NOTE: PyComputeBValue does not yet support any models that produce perfusion or kurtosis images.
As a special note, the perfusion fraction and kurtosis images are stored in non-DICOM medical images in floating point form. However, owing to limitations with ITK, perfusion and kurtosis image pixel values are scaled by 1000 and stored as integer values in DICOM. Both b-value and ADC images are unaffected and remain stored as integer values in both DICOM and non-DICOM formats.
Lastly, PyComputeBValue provides the below usage message when provided with the -h flag or no arguments. It's useful if you forget.

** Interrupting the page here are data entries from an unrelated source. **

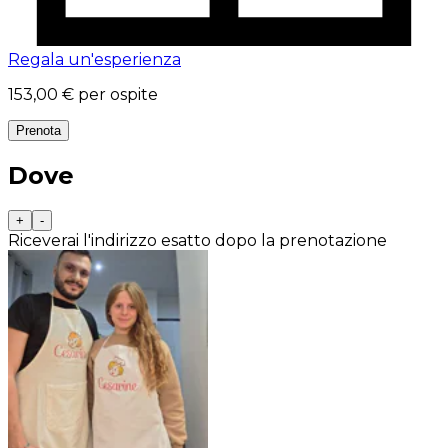
Regala un'esperienza
153,00 €
per ospite
Prenota
Dove
+
-
Riceverai l'indirizzo esatto dopo la prenotazione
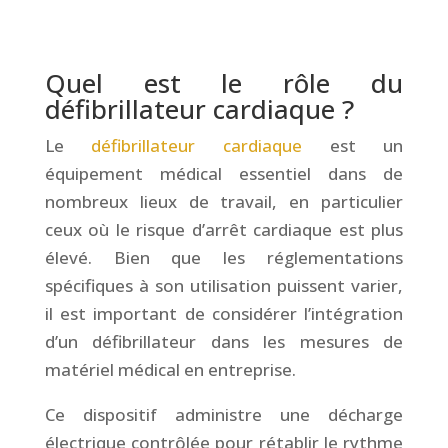
&
Quel est le rôle du
défibrillateur cardiaque ?
Le
défibrillateur cardiaque
est un
équipement médical essentiel dans de
nombreux lieux de travail, en particulier
ceux où le risque d’arrêt cardiaque est plus
élevé. Bien que les réglementations
spécifiques à son utilisation puissent varier,
il est important de considérer l’intégration
d’un défibrillateur dans les mesures de
matériel médical en entreprise.
Ce dispositif administre une décharge
électrique contrôlée pour rétablir le rythme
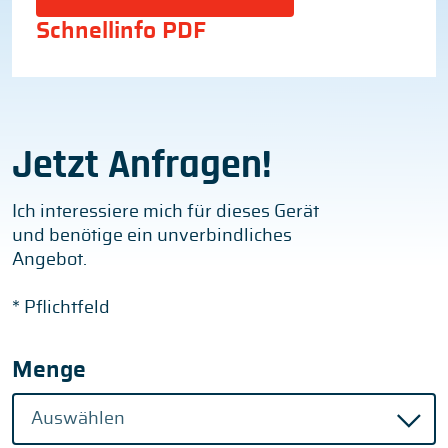
Schnellinfo PDF
Jetzt Anfragen!
Ich interessiere mich für dieses Gerät
und benötige ein unverbindliches
Angebot.
* Pflichtfeld
Menge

usage: ComputeBValue.py [-h] [-a] -b TARGETBVALUE [-c] [-k] [-n SERIESNUMBER] -o OUTPUTPATH [-p] [-s SCALE] [-A ADCPATH] [-I INITIALBVALUE] {mono} imagePaths [imagePaths ...]
PyComputeBValue
positional arguments:
{mono} Diffusion model to use.
imagePaths B-value diffusion series folders and image paths. Image paths may optionally be suffixed with ':bvalue' to indicate the diffusion b-value of the image. DICOM paths suffixed with ':-1' indicate that DICOM should be ignored when querying the b-value of the image.
optional arguments:
-h, --help show this help message and exit
-a, --save-adc Save calculated ADC. The output path will have _ADC appended (folder --> folder_ADC or file.ext --> file_ADC.ext).

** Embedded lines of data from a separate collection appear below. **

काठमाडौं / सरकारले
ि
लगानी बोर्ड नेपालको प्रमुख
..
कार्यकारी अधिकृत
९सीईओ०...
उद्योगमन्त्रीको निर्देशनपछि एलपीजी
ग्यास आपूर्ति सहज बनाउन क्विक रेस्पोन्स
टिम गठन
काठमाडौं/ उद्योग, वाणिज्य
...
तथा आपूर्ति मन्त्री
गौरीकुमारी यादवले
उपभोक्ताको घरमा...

-b TARGETBVALUE, --target-b-value TARGETBVALUE
Target b-value to calculate.
-c, --compress Compress output.
-k, --save-kurtosis Save calculated kurtosis image. The output path will have _Kurtosis appended.
-n SERIESNUMBER, --series-number SERIESNUMBER
Series number for calculated b-value image.
-o OUTPUTPATH, --output-path OUTPUTPATH
Output path which may be a folder for DICOM output or a medical image format file.
-p, --save-perfusion Save calculated perfusion fraction image. The output path will have _Perfusion appended.
-s SCALE, --scale SCALE
Scale factor of target b-value image intensities.
-A ADCPATH, --adc-path ADCPATH
Load an existing ADC image to use for computing a b-value image.
-I INITIALBVALUE, --initial-b-value INITIALBVALUE
Initial expected b-value in a diffusion series of unknown b-values.
This section briefly describes how the models are implemented. All models solve a least-squares minimization problem of the form:
\ell(\theta) = \sum_{b \in B} (f(\theta) - \log(S_b/S_0))^2
where B is the set of b-values, S_b is a pixel intensity from a b-value
image, and f(\theta) is the model predicting exponential terms. In
addition to \theta, one S_b may be an unknown value to optimize for.
The models are discussed in more detail in the following paper:
Grant, Kinzya B., et al. "Comparison of calculated and acquired high b value diffusion-weighted imaging in prostate cancer." Abdominal imaging 40.3 (2015): 578-586.
The mono exponential model relates S_b and D through the expression:
S_b = S_0 e^{-bD}
where D is the ADC value.
This gives the parameters \theta = \{ D \} and the model function
f(\theta) = -bD
NOTE: This model can cope with the absence of S_0 using a mathematical
trick. In this model, the ratio of two b-value image intensities is
(S_a / S_0) / (S_b / S_0) = e^{-(a-b)D}
With some rearrangement we have:
S_a = S_b e^{-(a-b)D}
Hence, by simply shifting by the minimum b-value, this model may be used to calculate any b-value image in the absence of a proper b-0 image (it may even be used to calculate the b-0 image!).
IVIM and Kurtosis models may be ported in the future.